The UK Data Service, a national center of expertise in data archiving in the United Kingdom, suggests five possible reuses of qualitative data (2007):

  • Comparative research, replication or restudy of original research -- comparing with other data sources or providing comparison over time or between social groups or regions, etc.
  • Re-analysis -- asking new questions of the data and making different interpretations than the original researcher made.
  • Research design and methodological advancement -- designing a new study or developing a methodology or research tool by studying sampling methods, data collection, and fieldwork strategies.
  • Description -- describing the contemporary and historical attributes, attitudes and behavior of individuals, societies, groups, or organizations.
  • Teaching and learning -- providing unique materials for teaching and learning research methods.

Types of qualitative data

Examples of types of qualitative data that may be archived for secondary analysis include:

  • In-depth/unstructured interviews, including video
  • Semi-structured interviews
  • Structured interview questionnaires containing substantial open comments
  • Focus groups
  • Unstructured or semi-structured diaries
  • Observation field notes/technical fieldwork notes
  • Case study notes
  • Minutes of meetings
  • Press clippings
  • Court transcripts

This is only a partial list and is not meant to be exhaustive. Concerns about what can be submitted for deposit should be discussed with archive staff.

Confidentiality in qualitative data

Ideally, prior to submitting qualitative data to an archive, data depositors should take care to remove information that would allow any of their research subjects to be identified. This process can be made less arduous by creating an anonymization scheme prior to data collection and anonymizing the data as the qualitative files are created for the analysis.

The following are examples of modifications that can be made to qualitative data to ensure respondent confidentiality (Marz and Dunn, 2000):

  • Replace actual names with generalized text. For example, “John” can be changed to “uncle” or “Mrs. Briggs” to “teacher.” More than one person with the same relationship to the respondent can be subscripted to represent each unique individual -- e.g., friend1, friend2. Demographic information can also be substituted for actual names of individuals, e.g., “John” can be changed to “M/W/20” for male, white, 20 years old. Pseudonyms can be used; however, they may not be as informative to future users as other methods of name replacement. Note that actual names may also be store names, names of juvenile facilities, transportation systems, program names, neighborhood names, or other geographic location and their acronyms or well-known and/or often used nicknames.
  • Replace dates. Dates referring to specific events, especially birthdates or events involving the criminal justice system, should be replaced with some general marker for the information, e.g., “month,” “month/year,” or “mm/dd/yy.”
  • Remove unique and/or publicized items. If the item cannot be generalized using one of the above options, the entire text may need to be removed and explicitly marked as such, e.g., using either “description of event removed,” or ellipses (“ ... ”) as a general indicator.
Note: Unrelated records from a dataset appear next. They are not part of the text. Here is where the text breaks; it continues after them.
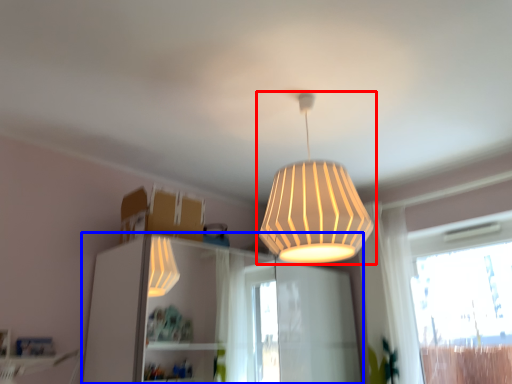 Question: Which point is closer to the camera, lamp (highlighted by a red box) or dresser (highlighted by a blue box)?

Choices:
 (A) lamp
 (B) dresser

Answer: (A) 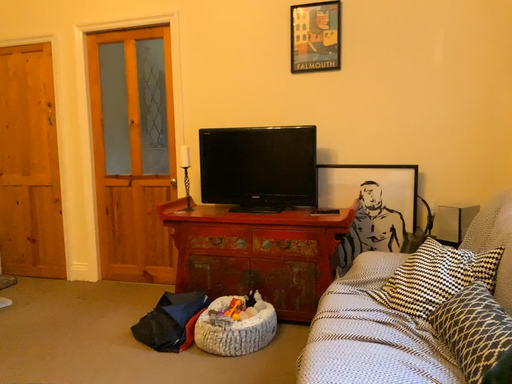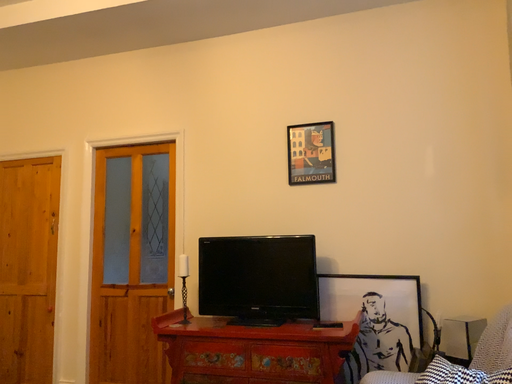 Question: Which way did the camera rotate in the video?

Choices:
 (A) rotated upward
 (B) rotated downward

Answer: (A) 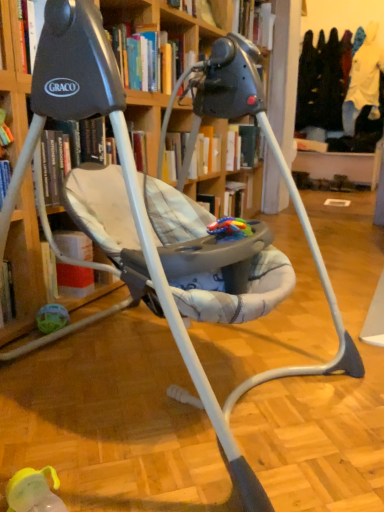 Question: Is hardcover book at upper center, which ranks as the 3th book in right-to-left order, at the back of hardcover book at upper center, arranged as the 3th book when viewed from the front?

Choices:
 (A) yes
 (B) no

Answer: (B)

Question: Can you confirm if hardcover book at upper center, the first book viewed from the back, is positioned to the right of hardcover book at upper center, marked as the first book in a left-to-right arrangement?

Choices:
 (A) yes
 (B) no

Answer: (A)

Question: Is hardcover book at upper center, arranged as the 3th book when viewed from the front, at the left side of hardcover book at upper center, the first book from the front?

Choices:
 (A) yes
 (B) no

Answer: (B)

Question: Is hardcover book at upper center, positioned as the third book in bottom-to-top order, wider than hardcover book at upper center, the first book from the front?

Choices:
 (A) yes
 (B) no

Answer: (B)

Question: Can you confirm if hardcover book at upper center, which is the third book in left-to-right order, is smaller than hardcover book at upper center, the first book from the front?

Choices:
 (A) yes
 (B) no

Answer: (A)

Question: From the image's perspective, relative to hardcover book at upper center, which appears as the 2th book when viewed from the back, is hardcover book at upper center, the first book from the right, above or below?

Choices:
 (A) above
 (B) below

Answer: (A)

Question: Considering the positions of hardcover book at upper center, arranged as the 3th book when viewed from the front, and hardcover book at upper center, which ranks as the second book in left-to-right order, in the image, is hardcover book at upper center, arranged as the 3th book when viewed from the front, bigger or smaller than hardcover book at upper center, which ranks as the second book in left-to-right order,?

Choices:
 (A) small
 (B) big

Answer: (B)

Question: Considering their positions, is hardcover book at upper center, arranged as the 3th book when viewed from the front, located in front of or behind hardcover book at upper center, placed as the 2th book when sorted from right to left?

Choices:
 (A) behind
 (B) front

Answer: (A)

Question: Is hardcover book at upper center, arranged as the 3th book when viewed from the front, to the left or to the right of hardcover book at upper center, which ranks as the second book in bottom-to-top order, in the image?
Since investigators are most familiar with their data, they are asked to use their judgment on whether certain qualitative information in combination with the rest of the text or related quantitative information could allow an individual to be identified.
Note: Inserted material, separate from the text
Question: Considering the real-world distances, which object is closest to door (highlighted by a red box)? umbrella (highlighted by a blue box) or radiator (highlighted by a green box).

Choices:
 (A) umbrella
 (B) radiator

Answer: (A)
Data depositors should document any modifications to mask confidential information in the qualitative data. This will ensure that archive staff do not make unnecessary changes to the investigator’s modifications when performing their confidentiality review. Such information will thus also be made available to secondary users of the data to assist them with their use of the data.

Documentation for qualitative data

In order for qualitative data to be used in secondary analysis, it is extremely important that the data are well-documented. Any information that could provide context and clarity to a secondary user should be provided. Specifically, documentation for qualitative data should include:

  • Research methods and practices (including the informed consent process) that are fully documented
  • Blank copy of informed consent form with IRB approval number
  • Details on setting of interviews
  • Details on selection of interview subjects
  • Instructions given to interviewers
  • Data collection instruments such as interview questionnaires
  • Steps taken to remove direct identifiers in the data (e.g., name, address, etc.)
  • Any problems that arose during the selection and/or interview process and how they were handled
  • Interview roster

The purpose of the interview roster is twofold. First, it provides archive staff a means of checking the completeness and accuracy of the data collection provided for archiving. Second, the interview roster provides a summary listing of available interviews to a secondary user to allow for a more focused review of the data.